**Data extract**
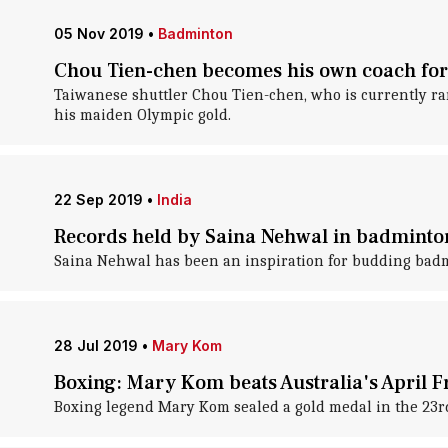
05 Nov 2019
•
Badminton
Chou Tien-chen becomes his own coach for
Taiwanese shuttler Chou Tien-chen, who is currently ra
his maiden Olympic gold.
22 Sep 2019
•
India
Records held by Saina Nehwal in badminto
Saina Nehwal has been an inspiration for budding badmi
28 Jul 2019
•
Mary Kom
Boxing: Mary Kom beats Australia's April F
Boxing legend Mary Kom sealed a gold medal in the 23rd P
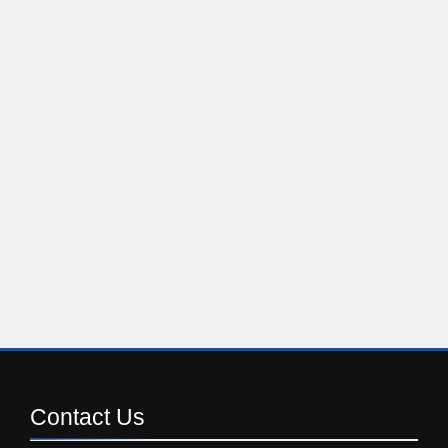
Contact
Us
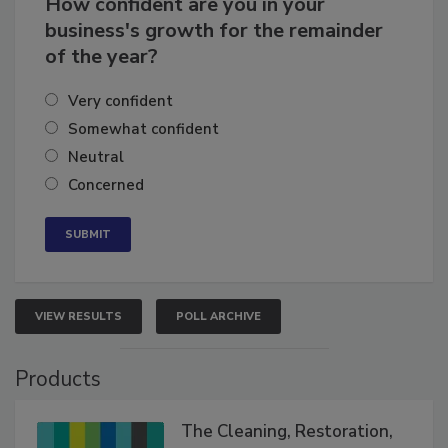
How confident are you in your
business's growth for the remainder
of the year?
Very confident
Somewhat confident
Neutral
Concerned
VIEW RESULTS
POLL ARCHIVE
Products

* * *

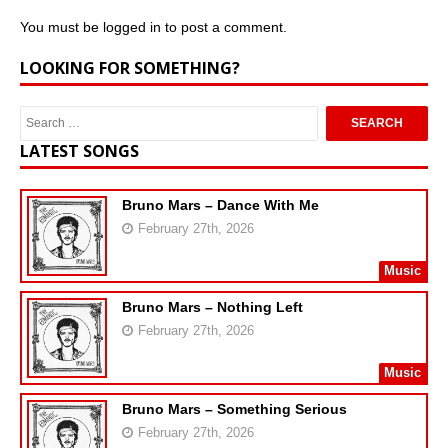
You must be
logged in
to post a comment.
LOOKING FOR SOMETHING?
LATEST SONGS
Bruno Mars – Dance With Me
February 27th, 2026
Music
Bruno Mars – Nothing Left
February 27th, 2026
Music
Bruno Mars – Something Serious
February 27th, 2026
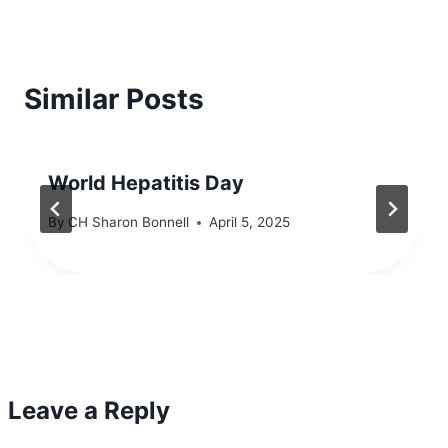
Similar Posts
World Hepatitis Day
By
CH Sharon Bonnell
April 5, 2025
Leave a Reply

--

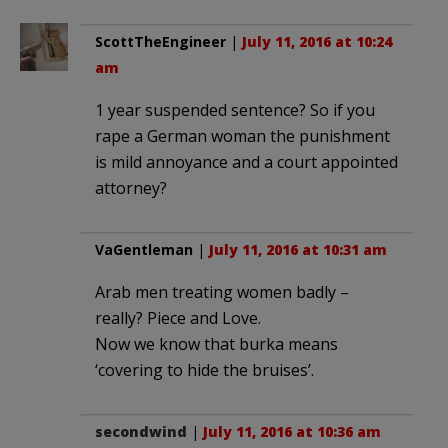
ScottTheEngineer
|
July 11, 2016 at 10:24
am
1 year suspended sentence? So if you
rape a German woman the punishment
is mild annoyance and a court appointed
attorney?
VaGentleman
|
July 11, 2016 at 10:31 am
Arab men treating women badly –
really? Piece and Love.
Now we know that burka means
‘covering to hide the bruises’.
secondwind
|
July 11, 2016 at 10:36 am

**Problem to work on**
Find every line of the data that includes the string "Boxing". Copy each of those lines.

**Written answer**
Boxing: Mary Kom beats Australia's April F
Boxing legend Mary Kom sealed a gold medal in the 23rd P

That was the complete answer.